Hi Team, I need help on understanding the rebalancing process in Kafka. I am seeing a complete stop the world kind of situation for my applications and rebalance is taking huge time.
I have a application which is running in kubernetes and it can scale upto 20 pods, during scale up/down as consumers are increasing / decreasing, i see all the consumers are stopping and the messages are not consumed for 1-5 mintues - until the rebalance completes.
i read multiple articles and gone through the suggestion of using CooperativeStickyAssignor as partition strategy, but this also does not seem to be solving the problem. Kept rebalance listener also but that does not seem to be of any use.
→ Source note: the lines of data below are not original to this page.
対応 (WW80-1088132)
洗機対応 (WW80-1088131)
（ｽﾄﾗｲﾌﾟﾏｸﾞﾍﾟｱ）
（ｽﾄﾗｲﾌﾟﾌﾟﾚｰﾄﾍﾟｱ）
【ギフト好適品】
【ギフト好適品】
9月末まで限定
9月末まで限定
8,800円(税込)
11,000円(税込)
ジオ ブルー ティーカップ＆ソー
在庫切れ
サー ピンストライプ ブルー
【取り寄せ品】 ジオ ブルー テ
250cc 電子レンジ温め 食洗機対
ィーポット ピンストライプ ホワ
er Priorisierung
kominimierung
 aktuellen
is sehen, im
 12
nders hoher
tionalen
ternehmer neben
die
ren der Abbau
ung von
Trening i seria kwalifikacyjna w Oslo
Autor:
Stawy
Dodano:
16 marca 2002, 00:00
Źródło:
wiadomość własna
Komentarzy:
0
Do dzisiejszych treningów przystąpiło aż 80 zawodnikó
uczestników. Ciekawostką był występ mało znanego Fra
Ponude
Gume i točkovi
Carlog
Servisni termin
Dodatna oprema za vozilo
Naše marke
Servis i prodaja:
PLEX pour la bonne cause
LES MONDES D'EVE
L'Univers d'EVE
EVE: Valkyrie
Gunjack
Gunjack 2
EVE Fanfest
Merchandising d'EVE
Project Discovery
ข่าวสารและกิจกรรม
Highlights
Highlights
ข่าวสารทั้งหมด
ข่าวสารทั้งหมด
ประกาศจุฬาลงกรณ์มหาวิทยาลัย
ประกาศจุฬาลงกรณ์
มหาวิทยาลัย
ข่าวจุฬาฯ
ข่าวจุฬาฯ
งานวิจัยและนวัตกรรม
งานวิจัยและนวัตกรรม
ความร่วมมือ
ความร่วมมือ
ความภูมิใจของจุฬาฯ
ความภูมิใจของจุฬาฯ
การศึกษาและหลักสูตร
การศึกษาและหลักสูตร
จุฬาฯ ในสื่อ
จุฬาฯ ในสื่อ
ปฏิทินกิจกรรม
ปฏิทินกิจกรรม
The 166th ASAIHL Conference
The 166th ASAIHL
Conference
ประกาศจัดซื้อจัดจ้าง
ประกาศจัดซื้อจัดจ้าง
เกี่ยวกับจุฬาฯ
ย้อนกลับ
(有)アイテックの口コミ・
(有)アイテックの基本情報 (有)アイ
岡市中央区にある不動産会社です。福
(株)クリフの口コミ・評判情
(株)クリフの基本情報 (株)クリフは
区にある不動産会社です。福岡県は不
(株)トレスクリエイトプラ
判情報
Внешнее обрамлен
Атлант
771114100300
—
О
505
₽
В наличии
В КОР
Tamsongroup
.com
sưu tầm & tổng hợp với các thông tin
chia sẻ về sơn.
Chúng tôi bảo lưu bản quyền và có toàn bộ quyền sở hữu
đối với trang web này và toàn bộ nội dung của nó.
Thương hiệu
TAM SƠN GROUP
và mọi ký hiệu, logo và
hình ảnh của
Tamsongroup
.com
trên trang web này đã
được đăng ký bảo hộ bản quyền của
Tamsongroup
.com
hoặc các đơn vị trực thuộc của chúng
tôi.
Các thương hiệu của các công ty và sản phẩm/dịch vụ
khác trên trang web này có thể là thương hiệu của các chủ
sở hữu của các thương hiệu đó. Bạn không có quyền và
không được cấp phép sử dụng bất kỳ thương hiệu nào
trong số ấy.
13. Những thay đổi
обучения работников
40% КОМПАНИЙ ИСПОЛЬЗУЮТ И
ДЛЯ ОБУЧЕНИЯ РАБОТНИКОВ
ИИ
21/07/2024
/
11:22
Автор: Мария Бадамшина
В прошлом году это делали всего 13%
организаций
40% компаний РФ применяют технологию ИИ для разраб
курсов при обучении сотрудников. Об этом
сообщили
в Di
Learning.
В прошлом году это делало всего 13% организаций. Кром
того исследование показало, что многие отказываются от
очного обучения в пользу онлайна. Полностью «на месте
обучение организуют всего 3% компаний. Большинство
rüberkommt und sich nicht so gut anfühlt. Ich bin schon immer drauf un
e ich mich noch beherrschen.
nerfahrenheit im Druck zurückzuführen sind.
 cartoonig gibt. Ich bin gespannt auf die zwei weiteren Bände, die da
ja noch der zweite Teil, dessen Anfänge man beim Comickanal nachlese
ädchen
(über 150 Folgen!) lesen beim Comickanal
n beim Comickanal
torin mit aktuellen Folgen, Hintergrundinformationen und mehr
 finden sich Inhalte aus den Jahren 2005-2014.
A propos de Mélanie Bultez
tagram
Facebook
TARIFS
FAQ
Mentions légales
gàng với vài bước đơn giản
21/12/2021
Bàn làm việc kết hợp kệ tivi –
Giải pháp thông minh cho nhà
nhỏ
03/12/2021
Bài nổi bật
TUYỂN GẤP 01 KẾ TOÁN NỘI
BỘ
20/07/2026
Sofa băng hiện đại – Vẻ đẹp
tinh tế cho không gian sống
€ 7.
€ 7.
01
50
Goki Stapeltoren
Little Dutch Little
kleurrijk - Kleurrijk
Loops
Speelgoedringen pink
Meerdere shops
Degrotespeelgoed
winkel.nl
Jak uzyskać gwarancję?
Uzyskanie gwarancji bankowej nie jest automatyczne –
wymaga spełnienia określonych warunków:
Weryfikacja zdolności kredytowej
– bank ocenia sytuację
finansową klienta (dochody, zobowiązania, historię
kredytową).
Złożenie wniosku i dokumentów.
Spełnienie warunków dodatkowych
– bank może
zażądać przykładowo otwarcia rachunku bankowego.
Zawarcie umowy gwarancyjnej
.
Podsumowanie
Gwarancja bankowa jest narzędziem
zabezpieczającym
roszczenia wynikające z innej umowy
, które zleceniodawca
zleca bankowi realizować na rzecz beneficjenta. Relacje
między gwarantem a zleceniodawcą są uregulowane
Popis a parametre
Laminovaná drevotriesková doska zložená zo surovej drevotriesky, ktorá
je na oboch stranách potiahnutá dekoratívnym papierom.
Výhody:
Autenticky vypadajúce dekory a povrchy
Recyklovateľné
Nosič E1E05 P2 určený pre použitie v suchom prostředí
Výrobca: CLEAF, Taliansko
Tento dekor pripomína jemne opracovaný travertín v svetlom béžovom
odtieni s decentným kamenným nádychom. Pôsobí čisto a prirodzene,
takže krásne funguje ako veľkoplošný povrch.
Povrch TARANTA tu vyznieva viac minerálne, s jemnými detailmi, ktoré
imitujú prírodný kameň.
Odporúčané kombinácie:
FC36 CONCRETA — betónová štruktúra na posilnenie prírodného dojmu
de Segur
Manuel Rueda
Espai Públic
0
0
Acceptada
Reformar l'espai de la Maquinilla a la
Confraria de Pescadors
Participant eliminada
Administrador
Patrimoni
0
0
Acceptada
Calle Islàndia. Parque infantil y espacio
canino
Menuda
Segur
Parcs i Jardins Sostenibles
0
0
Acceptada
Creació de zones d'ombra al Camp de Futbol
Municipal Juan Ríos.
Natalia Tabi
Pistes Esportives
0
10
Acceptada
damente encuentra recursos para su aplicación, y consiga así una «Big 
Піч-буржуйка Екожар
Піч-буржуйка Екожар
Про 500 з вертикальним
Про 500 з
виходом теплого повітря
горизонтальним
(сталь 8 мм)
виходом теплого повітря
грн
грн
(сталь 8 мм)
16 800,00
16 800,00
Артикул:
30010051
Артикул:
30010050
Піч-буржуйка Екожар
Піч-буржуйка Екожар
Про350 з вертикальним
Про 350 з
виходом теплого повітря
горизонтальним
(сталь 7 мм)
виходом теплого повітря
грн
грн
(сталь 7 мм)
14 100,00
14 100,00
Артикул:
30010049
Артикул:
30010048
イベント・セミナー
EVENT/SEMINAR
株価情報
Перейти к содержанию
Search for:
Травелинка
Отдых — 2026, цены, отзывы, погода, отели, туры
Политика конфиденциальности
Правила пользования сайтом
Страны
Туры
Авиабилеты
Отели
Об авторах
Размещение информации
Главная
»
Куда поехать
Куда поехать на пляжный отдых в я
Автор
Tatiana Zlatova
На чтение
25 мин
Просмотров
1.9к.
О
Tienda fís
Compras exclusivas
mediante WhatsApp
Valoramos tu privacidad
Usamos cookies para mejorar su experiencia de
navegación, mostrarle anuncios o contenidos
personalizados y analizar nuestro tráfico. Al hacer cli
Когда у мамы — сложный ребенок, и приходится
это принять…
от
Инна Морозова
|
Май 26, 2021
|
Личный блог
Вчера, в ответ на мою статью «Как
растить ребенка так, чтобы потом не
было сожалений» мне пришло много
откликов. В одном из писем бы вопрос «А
Yeah, group rebalances are stop the world events, and is a known problem when scaling up and down in K8s. How many consumers in the entire consumer group?
5 topics each having 8 partitions. I am using kafka-clients-3.5.1 java lib. Had tried multiple things, Using CooperativeStickyAssignor, etc but nothing seems working out as it is causing duplicates. Saw some open bugs also around this - where it is said that this does not work when rebalance is happening and we are calling commitSync, etc.
As a fix, i have reverted to default range assignor. Using topic wise CG now to limit the number of consumers and for faster rebalance.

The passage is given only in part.